As Americans scramble for at-home tests to find out if they’re infected with COVID-19, some experts are suggesting they should swab their throat, in addition to their nose, to better detect the omicron variant.

The advice comes as the U.S. Food and Drug Administration has cautioned some rapid antigen tests may be less sensitive at detecting the highly contagious variant. The at-home tests are done with a nasal swab and the FDA urged people to continue to use them as authorized, including following the instructions when it comes to collecting a test sample.

“The FDA has noted safety concerns regarding self-collection of throat swabs, as they are more complicated than nasal swabs — and if used incorrectly, can cause harm to the patient,” Jim McKinney, a spokesperson for the agency, told TODAY in a statement.

But because people who are exposed to omicron appear to get sick faster, “this means that there is a chance the virus isn’t yet growing in the nose when you first test,” tweeted Dr. Michael Mina, a former assistant professor of epidemiology at the Harvard T. H. Chan School of Public Health who now works as the chief science officer of eMed.

The “virus may start further down. Throat swab + nasal may improve chances a swab picks up (the) virus,” he wrote last month, adding it “does likely improve sensitivity.”

The hashtag #SwabYourThroat has showed up on Twitter, with users sharing their experiences of testing negative when swabbing their nose, but positive when adding the throat swab.

Epidemiologist Eric Feigl-Ding is among experts who have been suggesting making that change. He pointed to a study that found omicron replicates much faster in human airways than the delta variant, but slower in lung tissue.

Based on the evidence he has seen, Feigl-Ding said he would “definitely” do a throat swab if he were to test himself for COVID-19 at home.

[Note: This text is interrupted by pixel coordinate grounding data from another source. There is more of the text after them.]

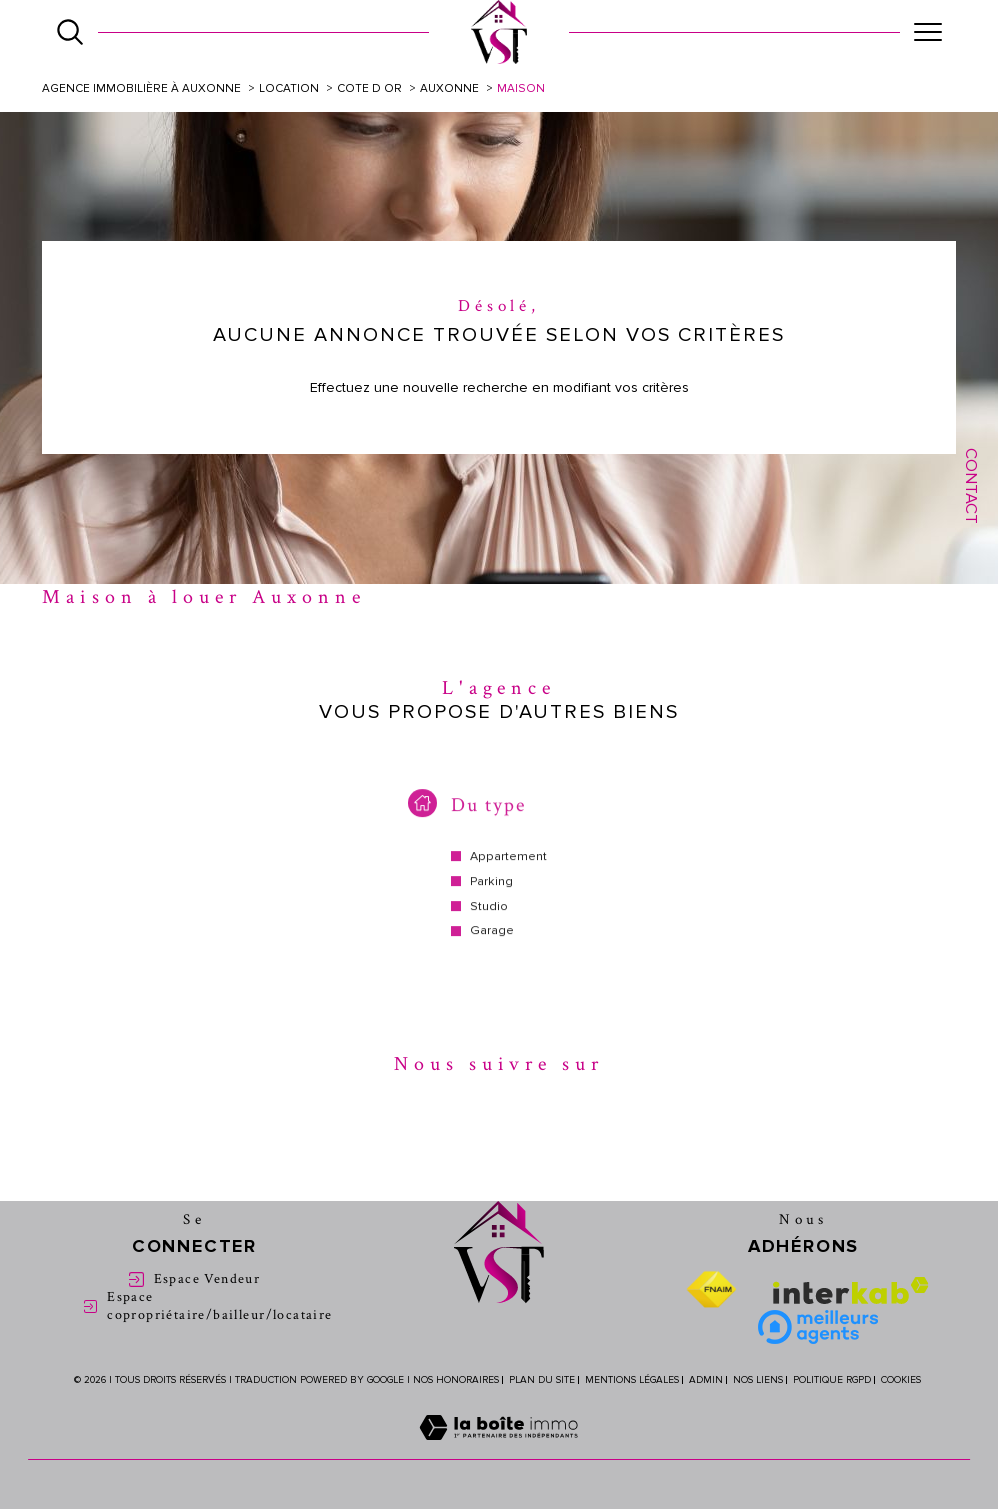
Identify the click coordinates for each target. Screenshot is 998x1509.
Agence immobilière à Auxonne (141, 88)
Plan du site (542, 1380)
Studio (489, 920)
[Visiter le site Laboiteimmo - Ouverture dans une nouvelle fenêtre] (498, 1449)
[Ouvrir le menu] (928, 32)
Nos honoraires (456, 1380)
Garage (492, 944)
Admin (706, 1380)
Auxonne (449, 88)
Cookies (901, 1380)
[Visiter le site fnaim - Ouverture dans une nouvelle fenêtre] (711, 1290)
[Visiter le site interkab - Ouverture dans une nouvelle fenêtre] (851, 1290)
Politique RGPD (832, 1380)
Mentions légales (632, 1380)
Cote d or (369, 88)
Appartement (508, 870)
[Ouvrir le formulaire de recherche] (70, 32)
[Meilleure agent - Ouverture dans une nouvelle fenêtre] (818, 1327)
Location (289, 88)
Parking (491, 895)
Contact (971, 486)
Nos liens (758, 1380)
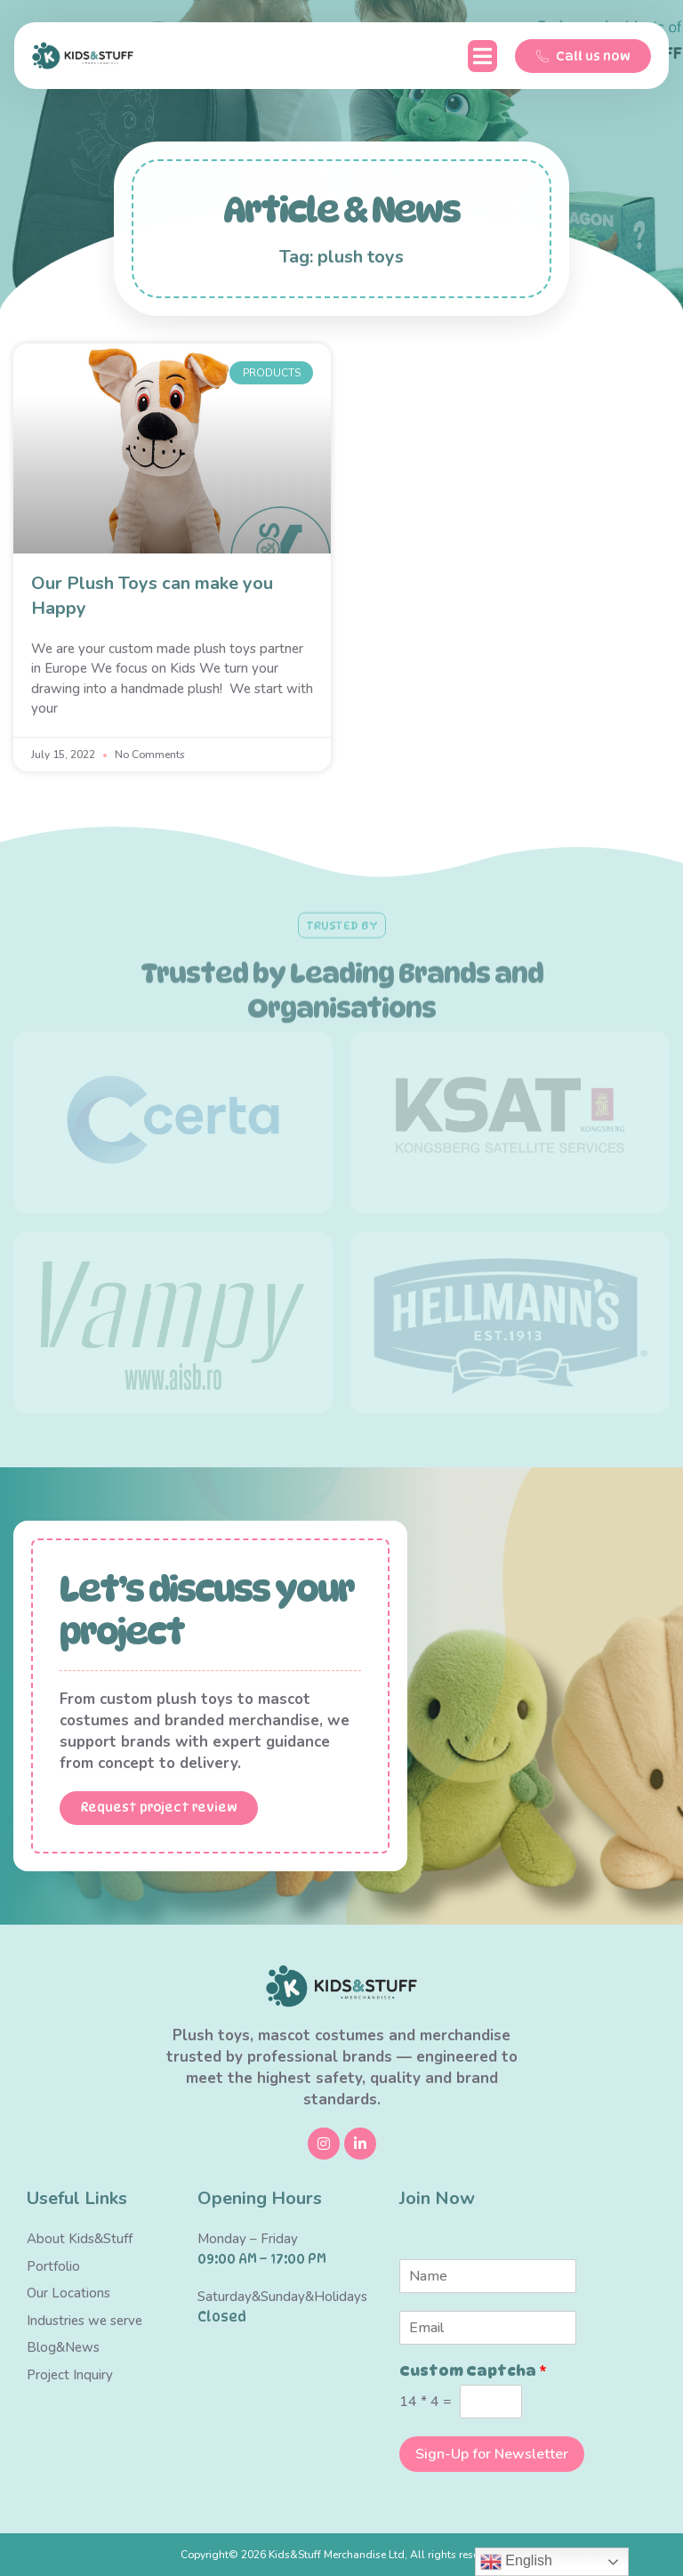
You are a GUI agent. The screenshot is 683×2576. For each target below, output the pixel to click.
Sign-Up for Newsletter (491, 2454)
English (516, 2561)
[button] (482, 56)
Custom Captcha (473, 2371)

“The fact that (omicron) replicates differently in different tissues means that you might have to sample different tissues,” Feigl-Ding, a senior fellow at the Federation of American Scientists and a former faculty member at Harvard Medical School, told TODAY.

“When the FDA authorized these tests, they were authorized for pre-omicron use … the dynamic is so fluid and I think FDA just needs to catch up on this.”

It’s not that an at-home test won’t pick up omicron in the nose when swabbing there, it’s just that it might pick it up half a day or day later, he added.

Saliva swabs may be helpful, too

Swabbing the throat is done by many other countries, Feigl-Ding said, pointing to an instructional video by the UK Health Security Agency that shows how to take a combined throat and nose swab.

The throat sample is usually taken first, followed by the nose sample. Frequently, many countries have had their swabbing technicians use the same swab for both places, but some countries use two different swabs, he noted. People are generally instructed to not eat or drink for 30 minutes before a throat swab.